India does not have a fully operational government-regulated carbon market. However, the country is actively working towards establishing one. The recent draft of the Carbon Credit Trading Scheme (CCTS), released as part of the Energy Conservation (Amendment) Act 2022, is a significant step toward creating a domestic carbon market in India. The CCTS aims to facilitate the trading of carbon credits and incentivise industries and entities in India to reduce their carbon footprint by decreasing emissions.
Dev elaborates on the current state of carbon markets in India: “As of now, there is no government-regulated carbon market in India because the government of India is still developing its own regulations for a domestic carbon market. What exists right now is a voluntary carbon market in India where projects from India or entities from India participate in international crediting programs. These international programs provide certification for those projects and issue credits for them, and then there may be interest in international buyers who will purchase credits on these projects.”
In November, the Bureau of Energy Efficiency (BEE) released a draft outlining the requirements for companies to adhere to the domestic carbon market. The scheme aligns with National Determined Contributions (NDCs), and the Ministry of Environment, Forest and Climate Change (MoEFCC) will establish emission targets for each cycle to define an emission reduction trajectory. Companies with emissions will receive specific targets. If a company surpasses its assigned target, it can earn Carbon Credit Certificates based on the difference between achieved and targeted emissions, and these certificates can be traded in the market.
India is the world’s third-largest carbon emitter, contributing 7.3% to the global greenhouse gas emissions in 2021.
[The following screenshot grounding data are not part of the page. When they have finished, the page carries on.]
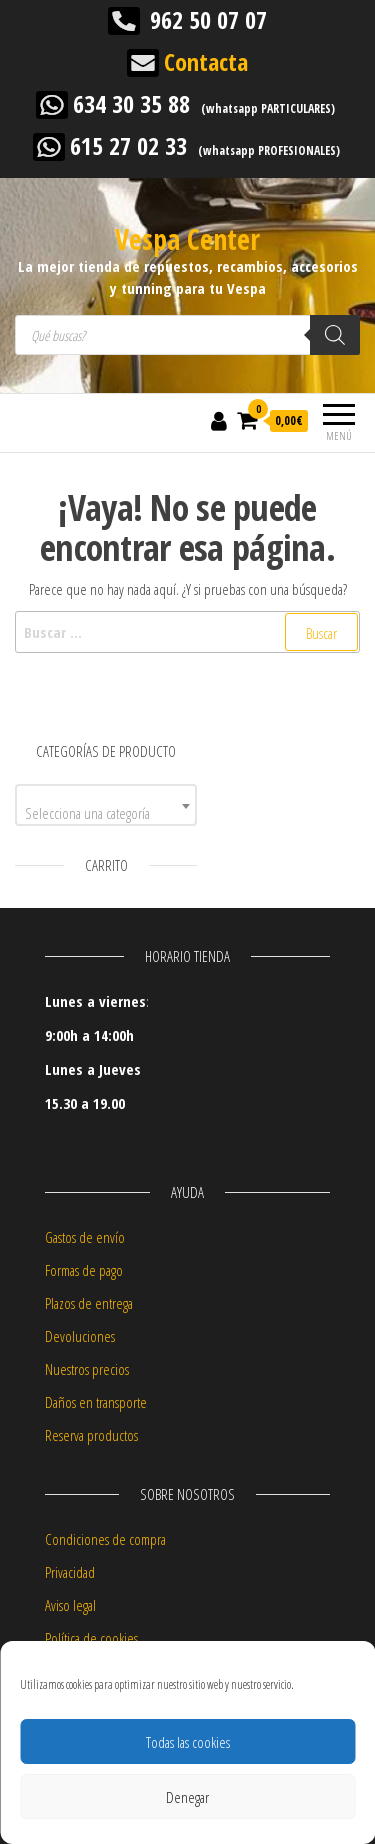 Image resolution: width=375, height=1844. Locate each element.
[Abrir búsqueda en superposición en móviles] (187, 335)
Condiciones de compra (105, 1539)
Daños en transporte (96, 1402)
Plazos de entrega (89, 1303)
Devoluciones (80, 1336)
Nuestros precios (87, 1369)
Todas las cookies (188, 1742)
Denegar (187, 1797)
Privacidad (70, 1572)
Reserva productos (91, 1435)
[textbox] (106, 812)
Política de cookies (91, 1638)
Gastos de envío (85, 1237)
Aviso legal (70, 1605)
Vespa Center (187, 239)
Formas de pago (84, 1270)
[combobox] (106, 805) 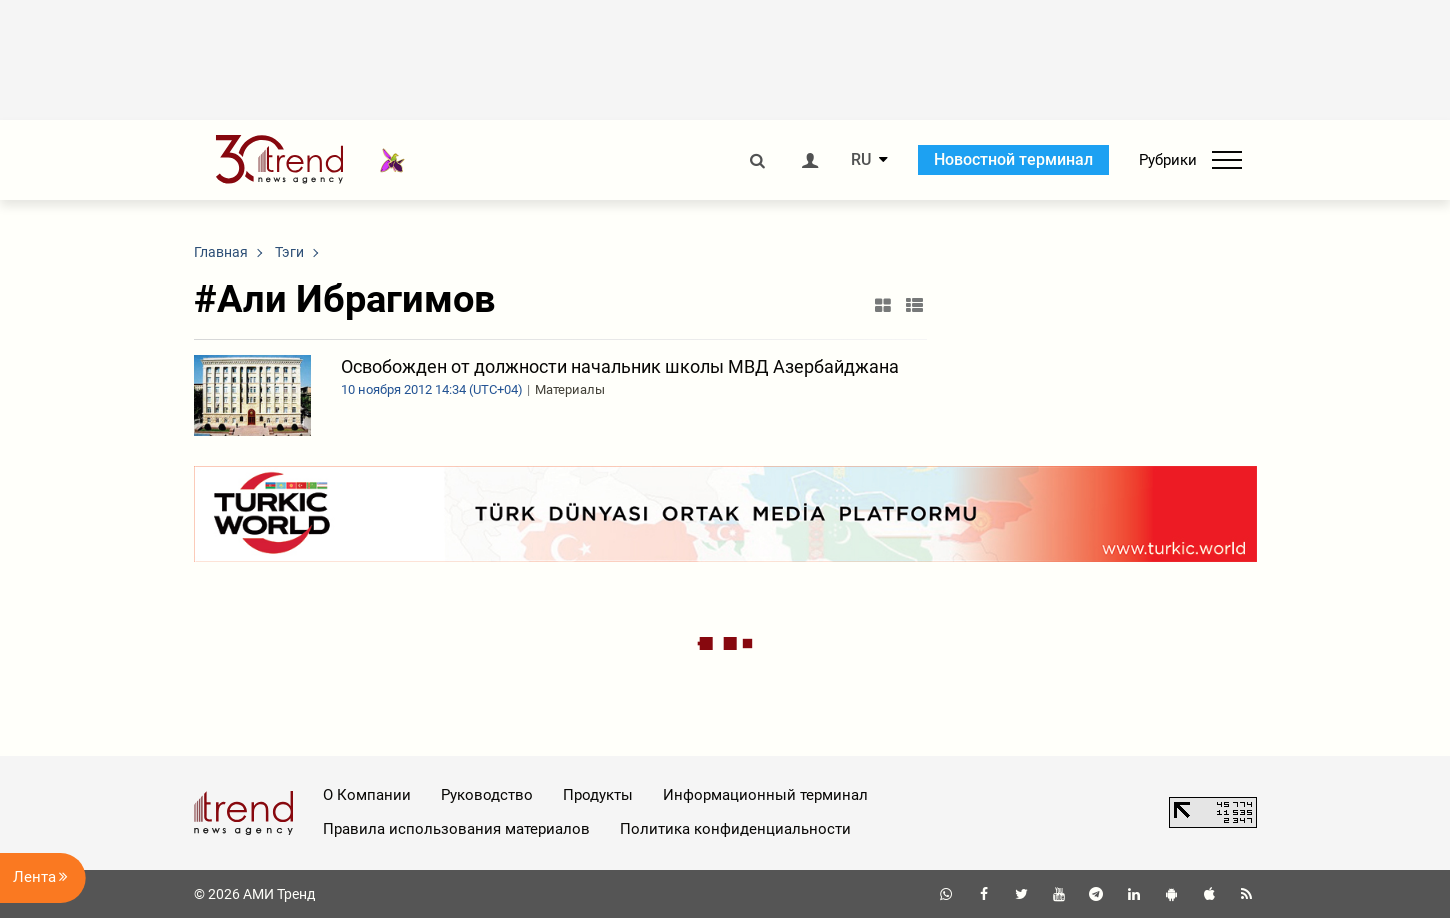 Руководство (487, 795)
What are the regulatory challenges with carbon markets?
Critics contend that carbon trading enables high income countries to avoid reducing their greenhouse gas emissions by purchasing sufficient credits to maintain their high-pollution status quo.
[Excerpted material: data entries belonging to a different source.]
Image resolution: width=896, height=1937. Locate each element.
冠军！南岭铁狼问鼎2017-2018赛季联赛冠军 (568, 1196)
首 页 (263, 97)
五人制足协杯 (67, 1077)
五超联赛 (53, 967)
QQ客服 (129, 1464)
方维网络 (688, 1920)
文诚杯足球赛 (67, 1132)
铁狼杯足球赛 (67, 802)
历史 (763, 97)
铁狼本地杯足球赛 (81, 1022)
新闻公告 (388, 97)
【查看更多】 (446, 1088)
While policy experts and economists agree that pricing greenhouse gas emissions is a valuable component of an overall strategy to decrease their presence in the atmosphere, the practical implementation of carbon markets has been marred by various shortcomings. For instance, as Dev explains with an example, the availability of credits must be limited to maintain high prices. The EU Emissions Trading System faced initial setbacks after its launch in 2005 due to an oversupply of carbon allowances. Over time, the price of these credits has fluctuated as the EU has sought to enhance its regulation.
In the last few years, countries, especially in the European Union (EU), have also taken some measures in the name of carbon leakage. As per their fear, companies relocate their polluting operations to countries with lax carbon emission regulations to avoid the expense of purchasing credits for their pollution. To address this concern, in 2021, the EU adopted the Carbon Border Adjustment Mechanism (CBAM), requiring EU importers to equate the cost of carbon emissions from goods acquired from outside the EU to those within the EU Emissions Trading System. Several countries have raised their concern against CBAM and termed it a protective measure.
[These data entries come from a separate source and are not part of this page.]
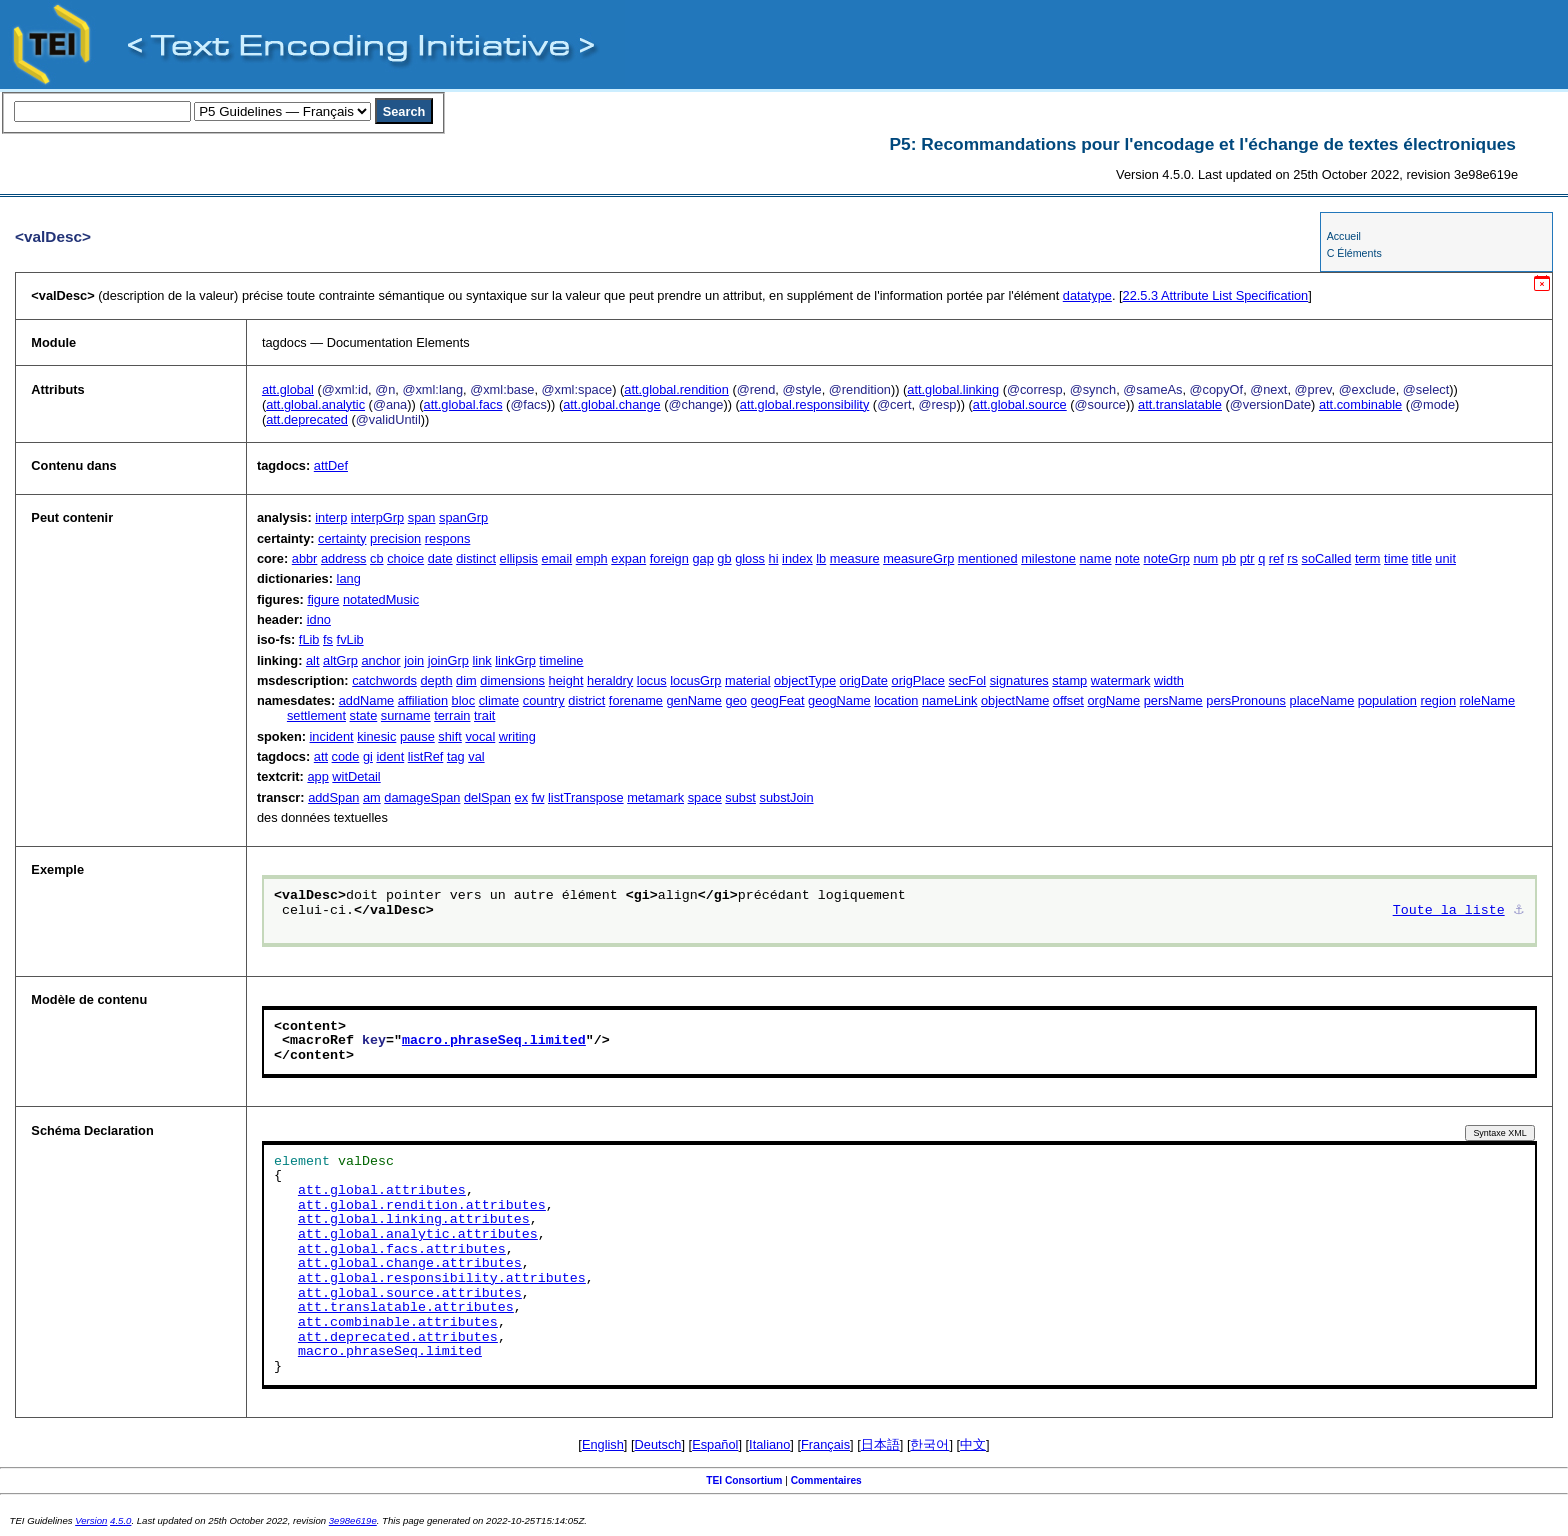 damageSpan (422, 797)
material (748, 680)
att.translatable (1180, 404)
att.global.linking (953, 389)
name (1096, 558)
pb (1229, 558)
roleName (1487, 700)
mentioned (988, 558)
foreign (669, 558)
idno (319, 619)
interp (331, 517)
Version (91, 1520)
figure (323, 599)
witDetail (356, 776)
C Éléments (1354, 253)
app (317, 776)
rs (1292, 558)
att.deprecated (307, 419)
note (1127, 558)
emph (592, 558)
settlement (316, 715)
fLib (309, 639)
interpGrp (377, 517)
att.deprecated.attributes (398, 1338)
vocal (480, 736)
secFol (967, 680)
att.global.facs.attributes (402, 1250)
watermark (1121, 680)
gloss (750, 558)
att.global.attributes (382, 1191)
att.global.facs (463, 404)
In the offset domain, questions have arisen about the carbon removal potential of many projects involved in these initiatives, such as tree planting and waste-to-energy conversion. The reason for these doubts lies in the complexity of measuring the carbon absorption capacity of these activities, which is highly dependent on the management of each specific project. These issues may undermine the effectiveness of trading systems that utilise these offset methods.